There are several types of IRAs that might be available to you, as well as an Individual 401(k). They vary by the amount you can save each year and when you'll see tax benefits. Eligibility requirements vary, too, based largely on what kind of income you earn.

What if your employer doesn't offer a retirement account?

Maybe your employer doesn't offer retirement accounts like 401(k)s. Or maybe there is a workplace plan, but you haven't worked there long enough to be eligible.

If that's the case — and you don't have any freelance income — you're left with two options: a Traditional or Roth IRA. They both allow your money to grow tax-free.

If you choose a Traditional IRA, you might be able to deduct your contributions and lower your tax bill. But you can't touch your money until age 59 ½ without getting hit with a penalty.
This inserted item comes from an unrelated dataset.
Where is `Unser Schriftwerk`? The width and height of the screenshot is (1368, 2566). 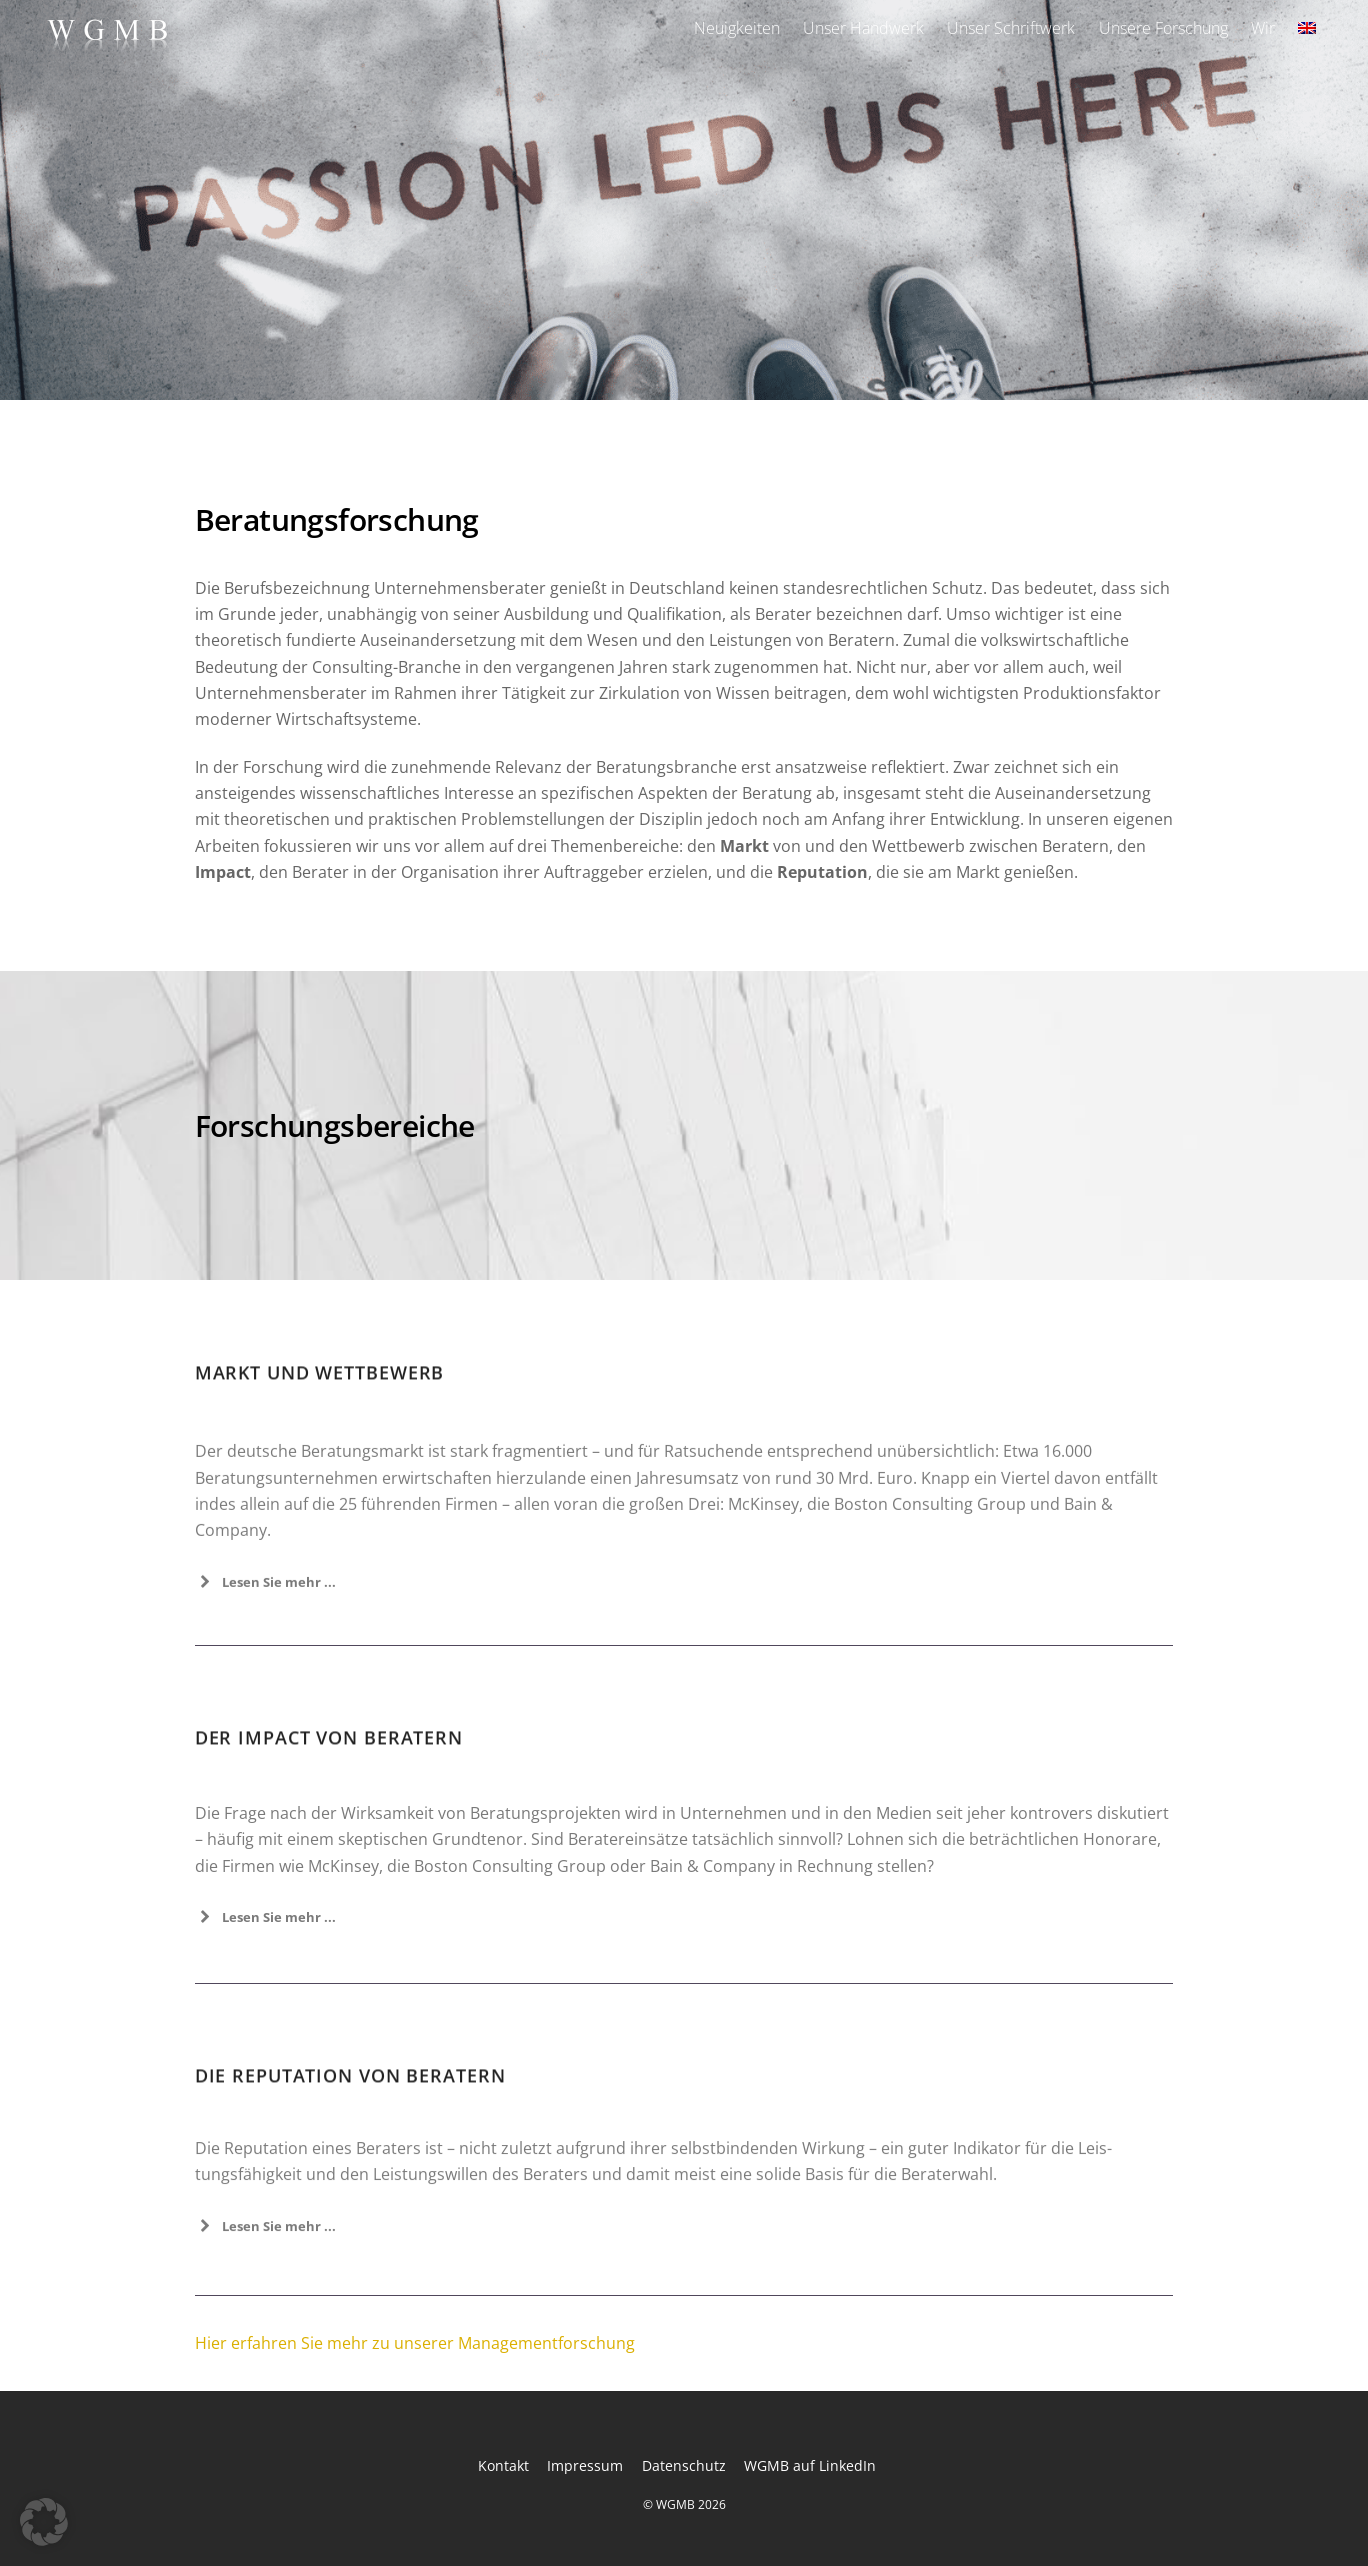 Unser Schriftwerk is located at coordinates (1011, 28).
Contributions to Roth IRAs are not tax deductible, but you can withdraw the money in retirement tax free. Plus you can access the money you put in (not your investment gains) at any time, without penalty.

Compared to other retirement accounts, Traditional and Roth IRAs have low contribution limits. Both currently allow you to save up to $5,500 annually (or up to $6,500 if you're 50 or older). Even if you contribute the max each year, you probably won't have enough to fund a comfortable retirement without saving elsewhere.
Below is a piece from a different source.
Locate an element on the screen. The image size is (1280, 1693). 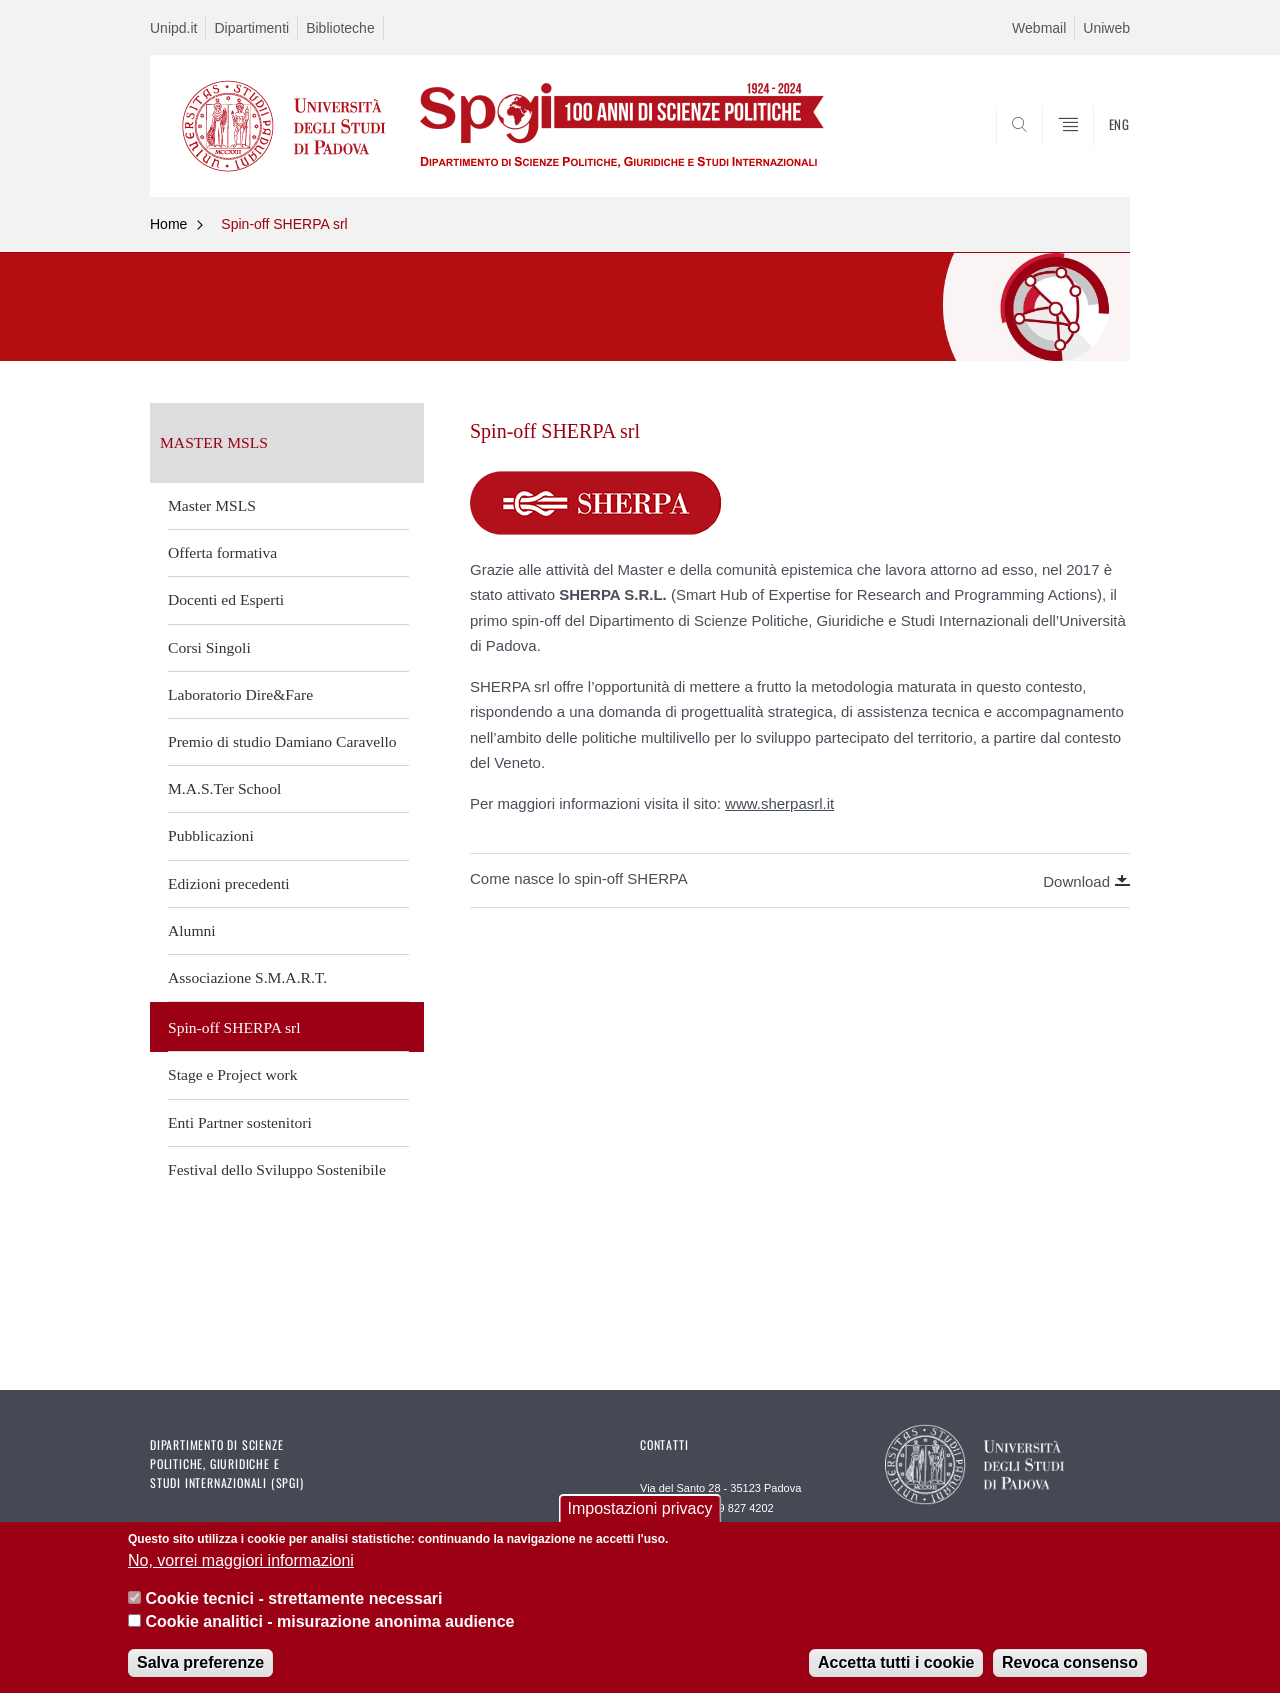 Laboratorio Dire&Fare is located at coordinates (240, 694).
To save extra money, the best thing is to use a plain old after-tax brokerage account). You won't get a tax deduction, but you'll be able to access your money at any time to use for any reason.

What if you're self-employed, without any employees?

Earning some kind of self-employment income opens up more options for you.

The Individual 401(k), also known as a Solo 401(k), is available to anyone who works for themselves and does not have employees. It works for business owners as well as people with side hustles.

Contributions are tax deductible and the limit is high. You can currently put up to $18,500 in annually, plus additional money of up to 25% of your income. Total annual contributions cannot exceed $55,000. (You can put more in if age 50 or older.)

There's going to be more paperwork to open an Individual 401(k) than a Traditional or Roth IRA, but on the plus side it is usually free and easy to set up.

Another option to consider is a SEP IRA — which is a little less complex. Contributions are tax deductible, but limited to 25% of your income if running a business or 20% of your income if self-employed.

So it might not make sense if you have a small side gig. If you're earning less than $22,000 in self-employment income, you probably won't be able to contribute any more to a SEP IRA than you would for a Traditional or Roth.

An online calculator like this one can help you decide what account allows you the biggest contribution, based on your earnings.

What if you're running a business?

You cannot open an Individual 401(k) if you have employees. Instead, consider using a Simple IRA.

It requires you, as the business owner, to offer up to a 3% match to participating employees every year. You can't skip contributing some years, like you can with the other accounts.

But in return, you as an “employee-owner” can contribute up to $12,500 a year (more if age 50 and older) and deduct it from your taxes.

There might be a small fee to administer a Simple IRA. If that's too much for you to take on, you can still open a SEP IRA. But be aware that if you contribute for yourself, you must also contribute for your employees. An employer must contribute the same percentage of compensation for every worker.